Der Anwalt Falk schaut, wie Anwälte nun mal gucken (Promobild der Serie)

Beim Schreiben denken wir uns Geschichten aus, bauen Beat für Beat eine Abfolge an Momenten, die sich bestenfalls bedingen oder zumindest in Beziehung stehen. Das ist der eine Teil des Jobs.

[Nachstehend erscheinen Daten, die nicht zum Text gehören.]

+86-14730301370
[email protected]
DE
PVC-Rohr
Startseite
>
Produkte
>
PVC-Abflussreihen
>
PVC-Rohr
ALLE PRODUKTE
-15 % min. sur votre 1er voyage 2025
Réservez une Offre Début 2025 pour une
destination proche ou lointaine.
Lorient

Der andere ist aber auch, dass wir uns beim Schreiben überlegen müssen, ob eine Szene visuell funktioniert. Die Szene kann auf dem Papier originell, überraschend, spannend wirken, neugierig machen oder lustig sein. Jedoch scheitert sie schon als dramatische Einheit, wenn sie visuell nicht überzeugt.

Das beste Beispiel, wie man es nicht machen sollte, liefert mir gerade der Beginn der Serie FALK. Eine ARD-Serie, die gerade auch auf Netflix läuft.

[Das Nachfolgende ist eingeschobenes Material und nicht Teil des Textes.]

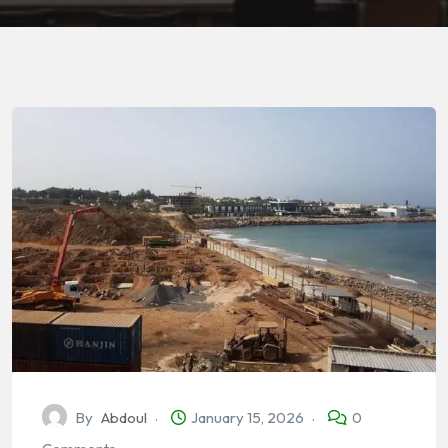
By
Abdoul
January 15, 2026
0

Die erste Szene jeder Serie ist mitunter die bedeutsamste. Wir begegnen der Figur, der wir unsere Lebenszeit schenken sollen, zum ersten Mal. Die Figur soll uns mit ihrer Exzentrik, ihrem Genie, ihrem Humor, ihrem Charakter usw. umhauen.

Eine Serie hat viel mit Liebe auf den ersten Blick zu tun.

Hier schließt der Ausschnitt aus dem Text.